## Records
----------------
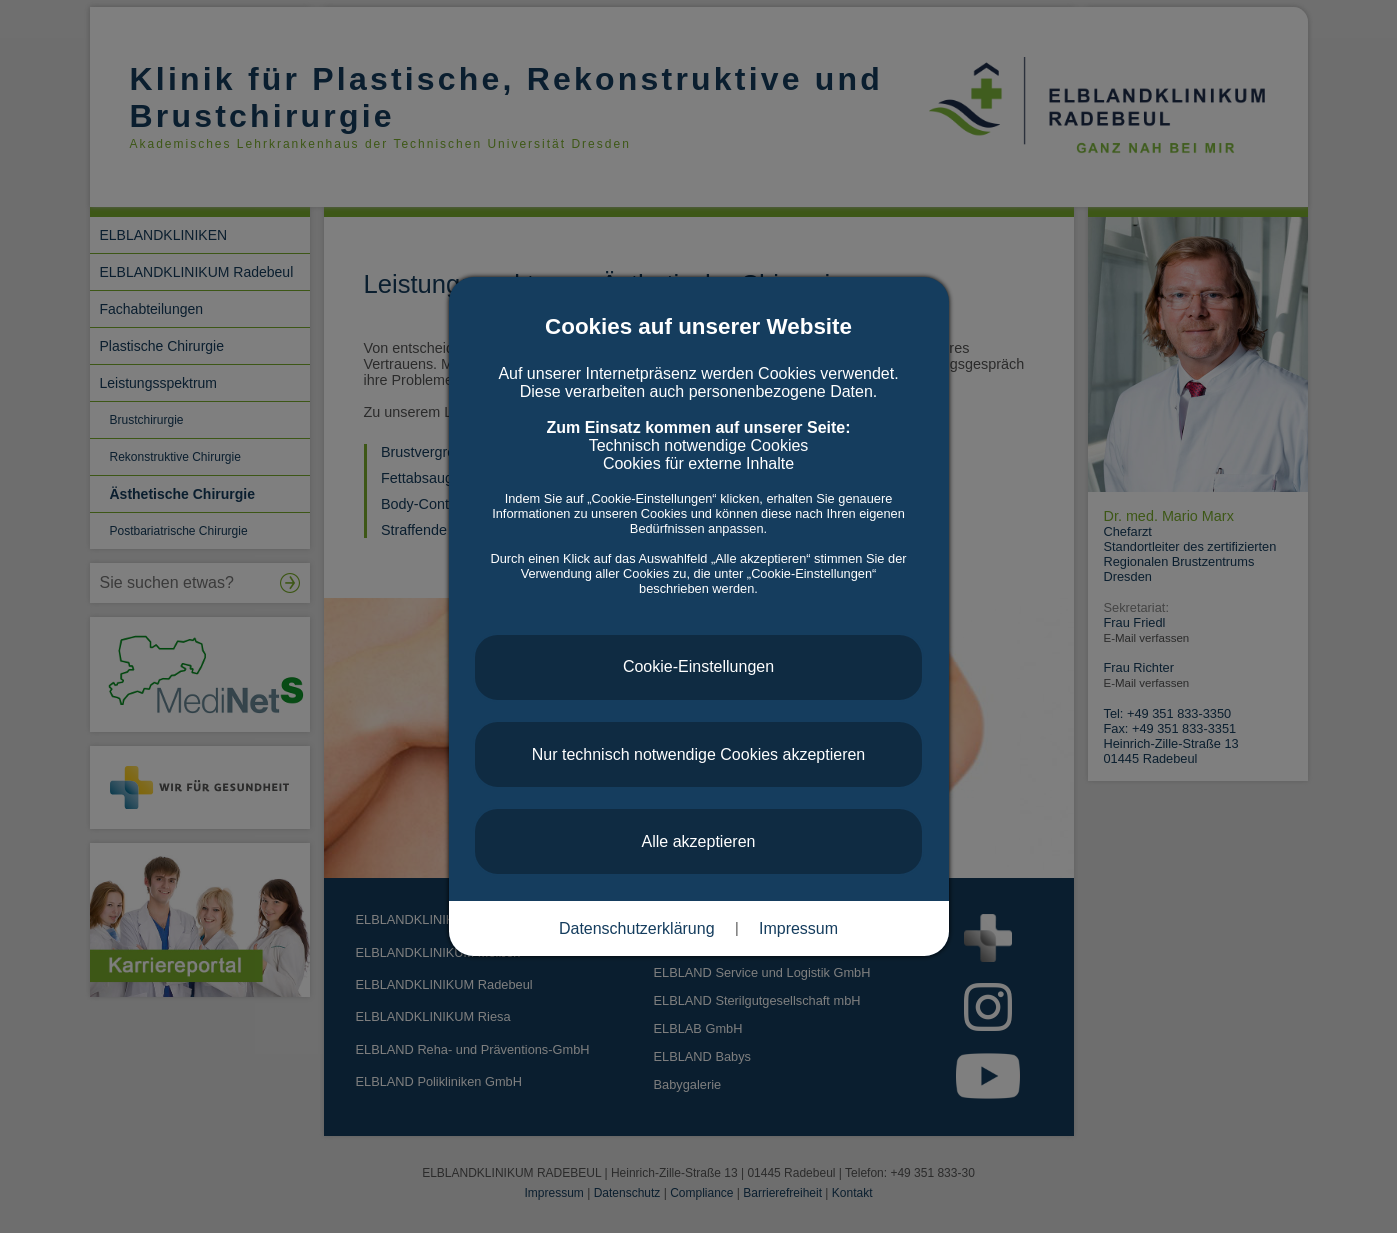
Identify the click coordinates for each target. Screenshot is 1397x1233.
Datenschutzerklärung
----------------
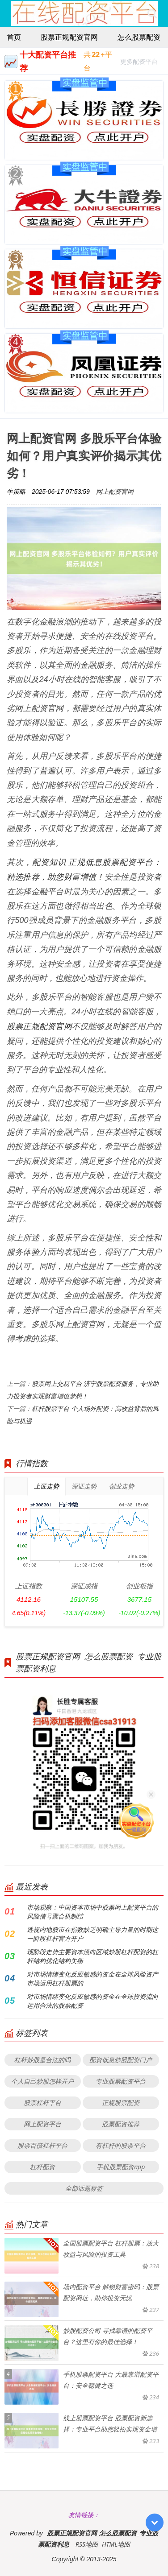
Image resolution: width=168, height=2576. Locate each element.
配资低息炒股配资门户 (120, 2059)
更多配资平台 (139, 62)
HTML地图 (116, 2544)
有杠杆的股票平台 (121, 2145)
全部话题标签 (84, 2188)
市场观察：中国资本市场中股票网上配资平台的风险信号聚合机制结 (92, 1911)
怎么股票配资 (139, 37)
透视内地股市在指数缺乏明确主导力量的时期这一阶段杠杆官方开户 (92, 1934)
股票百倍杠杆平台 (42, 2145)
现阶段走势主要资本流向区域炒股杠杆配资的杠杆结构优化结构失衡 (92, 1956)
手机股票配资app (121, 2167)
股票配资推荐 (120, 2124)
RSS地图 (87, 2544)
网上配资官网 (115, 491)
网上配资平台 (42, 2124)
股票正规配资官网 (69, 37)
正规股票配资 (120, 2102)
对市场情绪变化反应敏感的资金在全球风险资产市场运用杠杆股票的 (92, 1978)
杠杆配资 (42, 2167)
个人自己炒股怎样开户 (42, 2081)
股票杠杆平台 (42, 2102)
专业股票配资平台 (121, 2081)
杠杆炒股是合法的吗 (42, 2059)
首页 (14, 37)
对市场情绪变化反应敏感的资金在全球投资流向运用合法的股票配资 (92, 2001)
----------------
## Exercise details
Using the entries above, extract exactly the span from the line with "网上配资平台 (42, 2124)" to the line with "对市场情绪变化反应敏感的资金在全球投资流向运用合法的股票配资 (92, 2001)", both lines included; leave out everything else.

## Task answer
网上配资平台 (42, 2124)
股票正规配资官网 (69, 37)
正规股票配资 (120, 2102)
对市场情绪变化反应敏感的资金在全球风险资产市场运用杠杆股票的 (92, 1978)
杠杆配资 (42, 2167)
个人自己炒股怎样开户 (42, 2081)
股票杠杆平台 (42, 2102)
专业股票配资平台 (121, 2081)
杠杆炒股是合法的吗 (42, 2059)
首页 (14, 37)
对市场情绪变化反应敏感的资金在全球投资流向运用合法的股票配资 (92, 2001)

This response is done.